In the 45th district, Democratic incumbent Katie Porter held her seat with little pressure from Republican candidate Greg Raths. She outraised her opponent by more than $13 million; Porter raised $14.8 million to Rath’s $1.27 million, according to OpenSecrets.Org

“Republicans didn’t even invest in that race,” Potucek said. “They didn’t even see it as competitive. They gave that one up.”

Incumbent Democrat Mike Levin, in the 49th District, held his seat by about six points, which Potucek said was a big jump over his winning margin in 2018. 

Meanwhile, Republicans are trying to stay afloat amid a changing county. Whitaker said the party needs to do a better job of campaigning in multi-ethnic cities.

“We underperformed in Irvine, Santa Ana, the flatlands and Anaheim, Fullerton, Buena Park—we need to make sure we have more candidates that resonate with those voters, and they can deliver our message,” he said.

“And that’s where I think that the Democratic shift is happening, really in those areas, and we need to be better at addressing it.”

Meanwhile, at the state level, Democrats have shrunk the Republican presence. In the 29th Senate District, Democrat Josh Newman defeated incumbent Republican Ling Ling Chang in a close contest. 

The 37th Senate District was also flipped, with Democrat Dave Min defeating Republican John Moorlach. 

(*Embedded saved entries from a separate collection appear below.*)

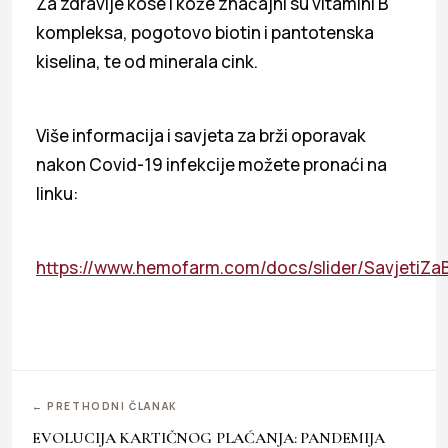
Za zdravlje kose i kože značajni su vitamini B
kompleksa, pogotovo biotin i pantotenska
kiselina, te od minerala cink.
Više informacija i savjeta za brži oporavak
nakon Covid-19 infekcije možete pronaći na
linku:
https://www.hemofarm.com/docs/slider/SavjetiZaB
← PRETHODNI ČLANAK
EVOLUCIJA KARTIČNOG PLAĆANJA: PANDEMIJA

The 16 Senate districts are large areas and “very tough, tough seats to flip,” Potucek said. “And the fact that we gained these two seats shows success in Democrats speaking to the changing values of Orange County residents.

“Over the next two years, Democrats are focused on building relationships, and continuing to express our values, she said. “We’re speaking up for important issues that the community cares about, like health care, affordable standard of living, good wages, good jobs, good support for small businesses—these are all things that Democrats care about and talk about.”